** EXERCISE **
Write out the whole listing below exactly, skipping each picture.

** PROVIDED DATA **
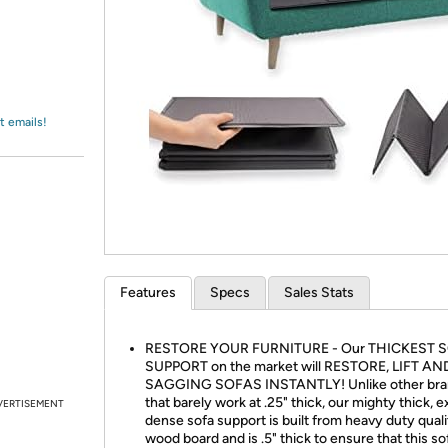
Login
*
Re-login requir
with
Amazon
t emails!
Features
Specs
Sales Stats
RESTORE YOUR FURNITURE - Our THICKEST 
SUPPORT on the market will RESTORE, LIFT AN
SAGGING SOFAS INSTANTLY! Unlike other bra
that barely work at .25" thick, our mighty thick, e
VERTISEMENT
dense sofa support is built from heavy duty qua
wood board and is .5" thick to ensure that this so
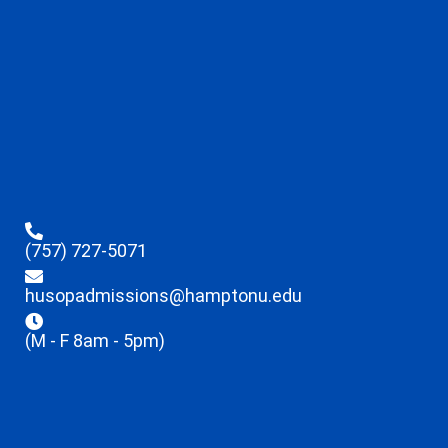
(757) 727-5071
husopadmissions@hamptonu.edu
(M - F 8am - 5pm)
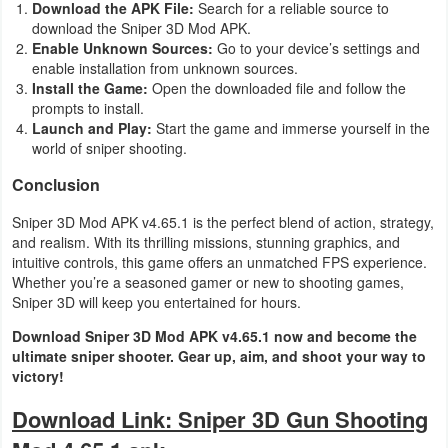
Download the APK File:
Search for a reliable source to
download the Sniper 3D Mod APK.
Enable Unknown Sources:
Go to your device’s settings and
enable installation from unknown sources.
Install the Game:
Open the downloaded file and follow the
prompts to install.
Launch and Play:
Start the game and immerse yourself in the
world of sniper shooting.
Conclusion
Sniper 3D Mod APK v4.65.1 is the perfect blend of action, strategy,
and realism. With its thrilling missions, stunning graphics, and
intuitive controls, this game offers an unmatched FPS experience.
Whether you’re a seasoned gamer or new to shooting games,
Sniper 3D will keep you entertained for hours.
Download Sniper 3D Mod APK v4.65.1 now and become the
ultimate sniper shooter. Gear up, aim, and shoot your way to
victory!
Download Link: Sniper 3D Gun Shooting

** PROBLEM SOLUTION **
Login
*
Re-login requir
with
Amazon
t emails!
Features
Specs
Sales Stats
RESTORE YOUR FURNITURE - Our THICKEST 
SUPPORT on the market will RESTORE, LIFT AN
SAGGING SOFAS INSTANTLY! Unlike other bra
that barely work at .25" thick, our mighty thick, e
VERTISEMENT
dense sofa support is built from heavy duty qua
wood board and is .5" thick to ensure that this so
(757) 727-5071
husopadmissions@hamptonu.edu
(M - F 8am - 5pm)
Download the APK File:
Search for a reliable source to
download the Sniper 3D Mod APK.
Enable Unknown Sources:
Go to your device’s settings and
enable installation from unknown sources.
Install the Game:
Open the downloaded file and follow the
prompts to install.
Launch and Play:
Start the game and immerse yourself in the
world of sniper shooting.
Conclusion
Sniper 3D Mod APK v4.65.1 is the perfect blend of action, strategy,
and realism. With its thrilling missions, stunning graphics, and
intuitive controls, this game offers an unmatched FPS experience.
Whether you’re a seasoned gamer or new to shooting games,
Sniper 3D will keep you entertained for hours.
Download Sniper 3D Mod APK v4.65.1 now and become the
ultimate sniper shooter. Gear up, aim, and shoot your way to
victory!
Download Link: Sniper 3D Gun Shooting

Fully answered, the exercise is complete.